For the first two-thirds of the treatment schedule, I will be lying face down with my left breast hanging through a space in the table, rather than on my back. Dr. Desai explained that this would be done to prevent my heart, lungs, and other organs from experiencing increased exposure to the proton radiation. Later in the treatment, they'll switch it to electrons, and I'll be on my side so the machine will be closer to where my scar is and where the tumor was removed. The tech explained the second positioning to me after she completed the CT scan.
Prior to the technical part of the visit, I was asked to disrobe from the waist up. The tech placed stickers on my scar and nipple. Yep, my favorite -- adhesive on tender areas. At another point, while I was being scanned, she placed another sticker on my back that was supposed to stay on until I returned on Monday. It's already gone. My bra must have rubbed it off.
During the scan, I was positioned on the table in such a way that my neck was twisted toward the right, and resting on a cushion. My arms were over my head, with my hands gripping two vertical handles emerging from the table. The table was a bit dome shaped and only partially cushioned. It arched my back with no knee cushioning. The tech also put a round cushion under my ankles to lift my feet. No wonder Dr. Desai asked if I had any back troubles! I used to have some problems in my lower back, but it wasn't part of this discomfort.
The tilted neck twisting was uncomfortable and bothered me overnight. Worse, there is a metal bar covered by a minimal cushion that lies against the ribs under the breast. I will likely end up bruised in that area from lying on top of it for 15 minutes plus, 5 days a week. I also will be returning to my home yoga practice to deal with the twisting and uncomfortable positioning.
The tech said that everyone complains about the rib bar, but that they wouldn't be able to achieve a reproducible positioning if they tried to cushion it further. If everyone complains about it, why isn't it improved? Going through cancer treatment is tough enough, why can't some engineer develop a more comfortable radiation table experience?
Finally, after the CT scan, the tech gave me a tiny India ink dot of a tattoo on the side of my breast, below the midpoint of my scar by an inch. It didn't hurt while she did it, but I was a little sore afterward. Two more tattoos will be coming on Monday, when the radiation techs complete the set up and give me my first treatment.
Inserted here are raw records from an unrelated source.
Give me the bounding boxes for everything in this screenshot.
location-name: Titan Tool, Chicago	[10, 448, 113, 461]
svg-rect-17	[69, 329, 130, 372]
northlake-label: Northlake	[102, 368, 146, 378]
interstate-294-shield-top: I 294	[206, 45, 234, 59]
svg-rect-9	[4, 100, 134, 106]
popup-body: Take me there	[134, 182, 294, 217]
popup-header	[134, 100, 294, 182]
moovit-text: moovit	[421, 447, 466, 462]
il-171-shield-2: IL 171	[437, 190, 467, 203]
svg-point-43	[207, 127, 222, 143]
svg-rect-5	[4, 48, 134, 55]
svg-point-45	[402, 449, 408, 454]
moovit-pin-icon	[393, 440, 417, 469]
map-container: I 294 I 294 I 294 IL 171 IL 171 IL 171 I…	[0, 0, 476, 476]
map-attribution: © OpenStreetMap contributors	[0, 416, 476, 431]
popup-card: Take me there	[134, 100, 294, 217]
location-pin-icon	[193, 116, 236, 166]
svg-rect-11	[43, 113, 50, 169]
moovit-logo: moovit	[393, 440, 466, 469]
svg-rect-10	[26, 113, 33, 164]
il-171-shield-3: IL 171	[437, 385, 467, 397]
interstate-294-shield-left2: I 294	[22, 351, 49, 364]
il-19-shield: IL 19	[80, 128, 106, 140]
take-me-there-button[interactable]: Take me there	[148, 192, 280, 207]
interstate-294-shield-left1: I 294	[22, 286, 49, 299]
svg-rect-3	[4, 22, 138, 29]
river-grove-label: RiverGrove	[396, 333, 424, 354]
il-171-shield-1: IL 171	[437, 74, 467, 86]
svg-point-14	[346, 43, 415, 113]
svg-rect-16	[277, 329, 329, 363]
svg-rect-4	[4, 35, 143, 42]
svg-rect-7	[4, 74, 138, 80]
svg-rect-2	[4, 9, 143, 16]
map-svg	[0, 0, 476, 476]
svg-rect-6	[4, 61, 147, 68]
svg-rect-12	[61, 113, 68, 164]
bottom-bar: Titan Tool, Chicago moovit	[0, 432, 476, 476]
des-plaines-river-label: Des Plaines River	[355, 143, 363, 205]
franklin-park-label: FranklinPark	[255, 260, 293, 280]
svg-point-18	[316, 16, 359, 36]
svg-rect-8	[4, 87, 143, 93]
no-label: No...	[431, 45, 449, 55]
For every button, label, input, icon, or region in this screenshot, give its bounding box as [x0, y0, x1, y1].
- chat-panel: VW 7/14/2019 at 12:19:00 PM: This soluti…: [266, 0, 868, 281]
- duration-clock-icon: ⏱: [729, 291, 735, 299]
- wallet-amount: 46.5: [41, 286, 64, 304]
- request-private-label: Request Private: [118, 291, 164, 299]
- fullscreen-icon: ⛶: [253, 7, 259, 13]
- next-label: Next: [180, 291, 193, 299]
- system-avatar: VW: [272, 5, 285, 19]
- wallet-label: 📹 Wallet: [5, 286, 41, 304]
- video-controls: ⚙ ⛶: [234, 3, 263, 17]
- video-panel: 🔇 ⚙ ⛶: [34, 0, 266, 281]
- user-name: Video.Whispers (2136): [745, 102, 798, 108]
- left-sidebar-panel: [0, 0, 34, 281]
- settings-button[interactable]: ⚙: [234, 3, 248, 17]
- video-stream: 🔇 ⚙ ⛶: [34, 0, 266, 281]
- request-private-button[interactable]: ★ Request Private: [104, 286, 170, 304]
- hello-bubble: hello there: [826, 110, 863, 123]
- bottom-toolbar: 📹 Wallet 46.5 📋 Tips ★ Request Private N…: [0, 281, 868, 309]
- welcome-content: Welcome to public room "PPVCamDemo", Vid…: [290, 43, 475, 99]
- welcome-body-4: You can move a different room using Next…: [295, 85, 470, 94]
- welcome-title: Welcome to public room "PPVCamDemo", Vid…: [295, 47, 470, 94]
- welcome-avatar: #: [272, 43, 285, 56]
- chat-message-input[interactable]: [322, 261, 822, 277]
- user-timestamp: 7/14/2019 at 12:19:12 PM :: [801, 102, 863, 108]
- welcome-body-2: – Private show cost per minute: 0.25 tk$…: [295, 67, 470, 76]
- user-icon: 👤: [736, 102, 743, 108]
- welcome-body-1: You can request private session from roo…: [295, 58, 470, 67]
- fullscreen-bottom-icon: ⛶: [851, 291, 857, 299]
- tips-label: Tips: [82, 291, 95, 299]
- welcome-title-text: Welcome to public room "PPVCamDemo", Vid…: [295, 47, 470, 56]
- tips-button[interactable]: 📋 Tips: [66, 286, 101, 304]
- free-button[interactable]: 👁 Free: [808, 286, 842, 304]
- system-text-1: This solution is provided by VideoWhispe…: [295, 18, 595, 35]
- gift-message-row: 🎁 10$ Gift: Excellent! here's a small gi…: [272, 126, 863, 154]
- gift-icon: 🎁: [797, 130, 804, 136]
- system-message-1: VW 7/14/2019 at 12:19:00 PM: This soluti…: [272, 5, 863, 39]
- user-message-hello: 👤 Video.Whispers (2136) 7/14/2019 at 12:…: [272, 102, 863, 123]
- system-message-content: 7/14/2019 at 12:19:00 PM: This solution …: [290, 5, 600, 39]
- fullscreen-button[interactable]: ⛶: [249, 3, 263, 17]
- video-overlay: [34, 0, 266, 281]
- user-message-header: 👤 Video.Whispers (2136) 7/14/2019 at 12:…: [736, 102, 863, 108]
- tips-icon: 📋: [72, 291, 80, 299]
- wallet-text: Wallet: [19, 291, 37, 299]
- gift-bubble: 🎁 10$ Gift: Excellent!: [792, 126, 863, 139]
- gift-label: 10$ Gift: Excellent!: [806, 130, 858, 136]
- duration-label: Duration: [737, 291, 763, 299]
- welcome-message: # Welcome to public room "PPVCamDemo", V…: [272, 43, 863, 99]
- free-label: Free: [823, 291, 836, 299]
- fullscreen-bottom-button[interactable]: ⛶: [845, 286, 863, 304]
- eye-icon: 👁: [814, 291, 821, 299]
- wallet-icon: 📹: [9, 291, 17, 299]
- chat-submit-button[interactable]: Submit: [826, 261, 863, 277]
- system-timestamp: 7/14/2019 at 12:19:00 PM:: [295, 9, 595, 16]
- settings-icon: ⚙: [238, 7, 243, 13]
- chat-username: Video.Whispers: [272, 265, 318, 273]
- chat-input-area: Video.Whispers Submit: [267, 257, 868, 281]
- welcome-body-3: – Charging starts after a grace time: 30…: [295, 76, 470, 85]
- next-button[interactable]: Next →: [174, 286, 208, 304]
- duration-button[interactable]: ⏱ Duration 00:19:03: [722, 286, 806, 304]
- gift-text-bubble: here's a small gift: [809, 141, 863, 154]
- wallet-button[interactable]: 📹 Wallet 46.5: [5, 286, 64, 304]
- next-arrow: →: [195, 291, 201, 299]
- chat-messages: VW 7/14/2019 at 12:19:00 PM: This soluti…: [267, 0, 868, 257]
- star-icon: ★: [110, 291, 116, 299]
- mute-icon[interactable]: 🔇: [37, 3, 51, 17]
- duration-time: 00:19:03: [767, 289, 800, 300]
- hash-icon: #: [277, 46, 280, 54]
It's clear that radiation is going to suck, but it's not going to suck as much as chemo. If I can tolerate the higher dosage for the 21 visits, it will be better than drawing it out for 6 weeks. The treatment will go into January because I'll miss two Fridays due to Christmas and New Years Cancer Center closures, but I'll probably need those breaks.
Thanks again for all your support, kind words and thoughts, prayers, and love. It means a great deal when folks take the time to comment.